Der deutsch-französische Krieg 1870/71

  • Guten Morgen Harald,

    das ist der klassische Treffer ins Schwarze, besten Dank dafür, dann ist die Geschichte jetzt absolut rund. Man muss sich dazu ja noch vergegenwärtigen, dass es schon am Vortag der Briefaufgabe, dem 2. August zu einem ersten Gefecht bei Saarbrücken mit Beschuss und kurzer Besetzung der Stadt durch französische Truppen des 2. Armeekorps (General Frossard), am gleichen Tag auch zum Beschuss von Völklingen gekommen ist.

    Das ist natürlich wie ein Blitz durch die deutsche Presse gefahren.

    Die adressierte, auch nicht unweit der Grenze liegende Stadt Pirmasens war akut durch das in der Festung von Bitche liegende französische 5. Armeekorps (General Failly) bedroht. Dass das Überraschungsmoment letztendlich auf der anderen Seite gelegen hat, hat der gute Kaufmann Louis Diether im schwäbischen Ulm sicherlich nicht erahnen, aber schon wenige Zeit später seine Kommissionärsgeschäfte mit Walz & Kopp gedeihlich weiterführen können.
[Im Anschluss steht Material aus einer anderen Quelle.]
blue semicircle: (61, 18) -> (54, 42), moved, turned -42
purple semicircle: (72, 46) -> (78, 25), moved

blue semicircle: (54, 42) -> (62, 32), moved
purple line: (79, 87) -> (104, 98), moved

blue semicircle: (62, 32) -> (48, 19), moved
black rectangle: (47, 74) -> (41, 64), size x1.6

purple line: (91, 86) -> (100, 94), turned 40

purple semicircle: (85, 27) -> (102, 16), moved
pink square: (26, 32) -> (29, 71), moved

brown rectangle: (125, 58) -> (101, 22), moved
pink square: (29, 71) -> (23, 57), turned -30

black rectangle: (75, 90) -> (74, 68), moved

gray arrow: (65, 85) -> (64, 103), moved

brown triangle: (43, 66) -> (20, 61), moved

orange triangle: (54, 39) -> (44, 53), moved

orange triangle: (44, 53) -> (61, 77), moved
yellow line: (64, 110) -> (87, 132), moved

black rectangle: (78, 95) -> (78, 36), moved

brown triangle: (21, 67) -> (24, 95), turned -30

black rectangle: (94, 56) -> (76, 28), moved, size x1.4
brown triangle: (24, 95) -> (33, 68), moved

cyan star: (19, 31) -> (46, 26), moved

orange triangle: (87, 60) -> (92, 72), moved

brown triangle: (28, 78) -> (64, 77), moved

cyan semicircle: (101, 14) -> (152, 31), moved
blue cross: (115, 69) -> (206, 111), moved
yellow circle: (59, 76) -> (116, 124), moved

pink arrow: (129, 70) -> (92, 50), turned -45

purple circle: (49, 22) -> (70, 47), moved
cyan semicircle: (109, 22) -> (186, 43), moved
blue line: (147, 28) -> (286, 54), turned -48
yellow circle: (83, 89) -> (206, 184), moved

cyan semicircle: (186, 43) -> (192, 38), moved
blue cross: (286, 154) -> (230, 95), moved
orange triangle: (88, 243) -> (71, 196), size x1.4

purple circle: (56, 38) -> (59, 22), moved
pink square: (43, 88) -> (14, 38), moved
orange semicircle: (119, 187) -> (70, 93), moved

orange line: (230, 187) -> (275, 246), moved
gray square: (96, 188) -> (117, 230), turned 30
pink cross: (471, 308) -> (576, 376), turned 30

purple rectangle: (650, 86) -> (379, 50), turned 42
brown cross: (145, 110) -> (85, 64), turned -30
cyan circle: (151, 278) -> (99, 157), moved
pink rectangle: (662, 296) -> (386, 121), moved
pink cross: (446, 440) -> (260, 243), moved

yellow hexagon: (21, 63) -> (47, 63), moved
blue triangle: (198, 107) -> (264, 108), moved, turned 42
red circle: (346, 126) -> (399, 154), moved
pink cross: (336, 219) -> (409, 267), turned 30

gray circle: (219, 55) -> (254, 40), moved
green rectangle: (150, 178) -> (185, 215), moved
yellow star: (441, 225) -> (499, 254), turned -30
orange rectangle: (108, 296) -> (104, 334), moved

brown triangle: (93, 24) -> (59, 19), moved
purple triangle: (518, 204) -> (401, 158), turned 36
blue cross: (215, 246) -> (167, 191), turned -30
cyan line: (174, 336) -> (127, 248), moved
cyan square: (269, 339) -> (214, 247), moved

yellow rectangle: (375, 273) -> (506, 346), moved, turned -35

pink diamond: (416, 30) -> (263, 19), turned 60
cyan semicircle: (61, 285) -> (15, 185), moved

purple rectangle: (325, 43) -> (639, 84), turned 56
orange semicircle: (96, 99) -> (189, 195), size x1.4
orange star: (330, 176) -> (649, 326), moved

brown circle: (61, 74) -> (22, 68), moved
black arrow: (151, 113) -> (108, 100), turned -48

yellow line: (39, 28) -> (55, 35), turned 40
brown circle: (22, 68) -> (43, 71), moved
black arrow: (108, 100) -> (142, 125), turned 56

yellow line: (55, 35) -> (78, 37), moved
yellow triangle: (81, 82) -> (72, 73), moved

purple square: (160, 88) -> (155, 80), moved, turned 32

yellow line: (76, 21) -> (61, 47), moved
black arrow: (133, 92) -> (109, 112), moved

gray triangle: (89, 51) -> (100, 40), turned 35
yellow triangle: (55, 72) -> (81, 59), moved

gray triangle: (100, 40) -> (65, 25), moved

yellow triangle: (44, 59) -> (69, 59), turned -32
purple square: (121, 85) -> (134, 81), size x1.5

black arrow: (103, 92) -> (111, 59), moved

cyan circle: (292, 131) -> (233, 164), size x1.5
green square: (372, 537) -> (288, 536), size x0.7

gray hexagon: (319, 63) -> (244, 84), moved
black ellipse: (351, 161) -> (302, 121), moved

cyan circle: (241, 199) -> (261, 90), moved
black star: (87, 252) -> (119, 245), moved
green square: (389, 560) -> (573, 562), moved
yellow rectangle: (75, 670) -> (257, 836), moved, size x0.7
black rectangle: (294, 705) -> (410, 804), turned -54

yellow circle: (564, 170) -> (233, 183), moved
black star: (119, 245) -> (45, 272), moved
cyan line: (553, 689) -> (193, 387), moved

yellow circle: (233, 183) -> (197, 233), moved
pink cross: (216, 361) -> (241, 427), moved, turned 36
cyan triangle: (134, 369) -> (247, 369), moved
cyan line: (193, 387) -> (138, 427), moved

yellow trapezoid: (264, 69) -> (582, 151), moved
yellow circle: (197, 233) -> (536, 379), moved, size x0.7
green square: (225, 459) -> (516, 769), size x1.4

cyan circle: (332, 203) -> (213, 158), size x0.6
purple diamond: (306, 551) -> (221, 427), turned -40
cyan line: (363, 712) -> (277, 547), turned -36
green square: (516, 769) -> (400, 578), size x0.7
    Schönen Gruß + Feiertag :thumbup:

    Wer um Postgeschichte einen Bogen macht, läuft am Schluss im Kreis

  • Guten Abend liebe Sammlerfreunde,

    manchmal bedarf es nicht zwingend des Inhalts eines Briefes, um ihn in den korrekten geschichtlichen Kontext zu stellen. So einer nun anbei. Absender war der Landwehr-Unteroffizier Koch des Hannoverschen Pionier-Bataillons No.10 (Stammgarnison Minden an der Weser). Es erhielt am 16. Juli 1870 um 4.30 Uhr früh den telegraphischen Mobilmachungsbefehl und war dem X. Armeecorps (Voigts-Rhetz) unterstellt. Das Corps war nach seiner Einschiffung in Bingen über die Nordpfalz nach Saarbrücken und dort dann über die Grenze gegangen. Wie kann es dann überhaupt dazu gekommen sein, dass der Brief hier in Ludwigshafen a.Rh. aufgegeben worden ist ?

    Eine geradezu minutiöse Bataillonsgeschichte vermittelt erfreulicherweise den genauen Hergang der Dinge: Als Kriegsformation waren aufzustellen: 3 Feld-Pionier-Compagnien (600 Mann), 3 Festungs-Pionier-Compagnien (600 Mann), 1 Ersatz-Compagnie (264 Mann), 1 Ponton-Begleitkolonne (61 Mann), eine Ponton-Kolonne, eine Schanzzeug-Kolonne, 1 Feld-Brückentrain. Die 2. Festungs-(Sappeur)-Compagnie der 10er Pioniere wurde mit bis zum Jahrgang 1854 zurückreichenden Mannschaften auf volle Stärke gebracht.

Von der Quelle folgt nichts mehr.